STOCKHOLM–Ericsson AB on Friday posted lower-than-expected fourth-quarter net profit and cautioned that the near-term outlook is uncertain, with operators holding off placing new orders as they rebalance inventories and assess economic headwinds.
The Swedish telecommunications-equipment company ERIC.A, -2.30% ERIC.B, -2.20% ERIC, -1.66% said these trends started to hurt its key networks unit in the fourth quarter and that it expects them to continue at least during the first half of 2023.
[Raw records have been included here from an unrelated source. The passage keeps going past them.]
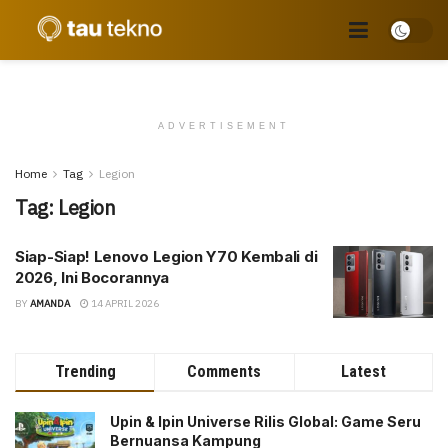
ADVERTISEMENT
Home
Tag
Legion
Tag:
Legion
Siap-Siap! Lenovo Legion Y70 Kembali di
2026, Ini Bocorannya
BY
AMANDA
14 APRIL 2026
Trending
Comments
Latest
Upin & Ipin Universe Rilis Global: Game Seru
Bernuansa Kampung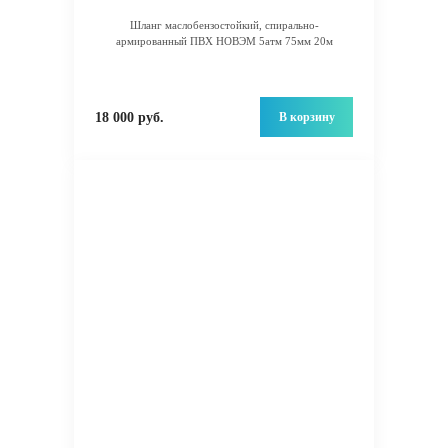
Шланг маслобензостойкий, спирально-
армированный ПВХ НОВЭМ 5атм 75мм 20м
В корзину
18 000 руб.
Ericsson reported net profit attributable to shareholders of 6.07 billion Swedish kronor ($ 588.2 million) compared with SEK10.08 billion a year earlier, as sales rose 21% to SEK86.0 billion.
Analysts polled by FactSet had expected net profit of SEK7.05 billion on sales of SEK84.78 billion.
The company expects to start seeing the effect of its SEK9 billion cost-saving activities during the second quarter of 2023.
“We anticipate declining margins in networks during the first half of 2023 due to changing business mix,” Chief Executive Borje Ekholm said.
“In 1Q we expect the earnings before interest, tax and amortization for the group to be somewhat lower than Ebita last year.”
Overall sales of network equipment grew by 15% on the year, but margins were weighed by a switch to new growth markets in south east Asia, Oceania and India, from higher margin front-runner markets such as North America.